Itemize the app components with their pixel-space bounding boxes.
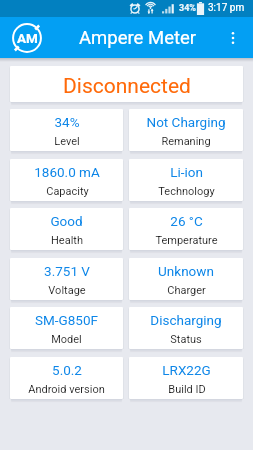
staticText: Level <box>54 135 80 148</box>
button[interactable]: 5.0.2 <box>10 357 123 402</box>
staticText: Technology <box>158 185 215 198</box>
staticText: Health <box>51 234 83 247</box>
staticText: Status <box>170 333 202 346</box>
staticText: 3.751 V <box>44 263 90 279</box>
staticText: Unknown <box>158 263 214 279</box>
staticText: Android version <box>28 383 105 396</box>
button[interactable]: Discharging <box>129 307 243 352</box>
staticText: Disconnected <box>63 74 191 99</box>
button[interactable]: Not Charging <box>129 109 243 154</box>
staticText: Li-ion <box>170 164 203 180</box>
staticText: LRX22G <box>162 362 211 378</box>
button[interactable]: 3.751 V <box>10 258 123 303</box>
staticText: Voltage <box>48 284 86 297</box>
staticText: 5.0.2 <box>52 362 82 378</box>
staticText: 3:17 pm <box>208 2 245 14</box>
staticText: 1860.0 mA <box>34 164 100 180</box>
staticText: 34% <box>179 3 196 14</box>
staticText: 26 °C <box>170 213 203 229</box>
staticText: Build ID <box>168 383 206 396</box>
staticText: Temperature <box>155 234 218 247</box>
staticText: Not Charging <box>146 114 226 130</box>
button[interactable]: Ampere Meter logo <box>11 22 43 54</box>
staticText: Ampere Meter <box>79 27 197 49</box>
staticText: AM <box>17 30 38 46</box>
staticText: Good <box>50 213 83 229</box>
staticText: Model <box>51 333 82 346</box>
button[interactable]: 1860.0 mA <box>10 159 123 204</box>
staticText: Discharging <box>150 312 222 328</box>
staticText: Capacity <box>46 185 89 198</box>
staticText: 34% <box>54 114 80 130</box>
button[interactable]: Unknown <box>129 258 243 303</box>
staticText: Remaning <box>161 135 211 148</box>
button[interactable]: SM-G850F <box>10 307 123 352</box>
button[interactable]: LRX22G <box>129 357 243 402</box>
button[interactable]: 26 °C <box>129 208 243 253</box>
staticText: SM-G850F <box>35 312 98 328</box>
button[interactable]: Li-ion <box>129 159 243 204</box>
button[interactable]: 34% <box>10 109 123 154</box>
button[interactable]: Disconnected <box>10 66 243 105</box>
button[interactable]: More options <box>220 25 246 51</box>
staticText: Charger <box>167 284 206 297</box>
button[interactable]: Good <box>10 208 123 253</box>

____

## HOW TO COMPLETE THIS TASK
Lines of the data above that include the string "Meter" must each be copied.

## TASK RESPONSE
button[interactable]: Ampere Meter logo <box>11 22 43 54</box>
staticText: Ampere Meter <box>79 27 197 49</box>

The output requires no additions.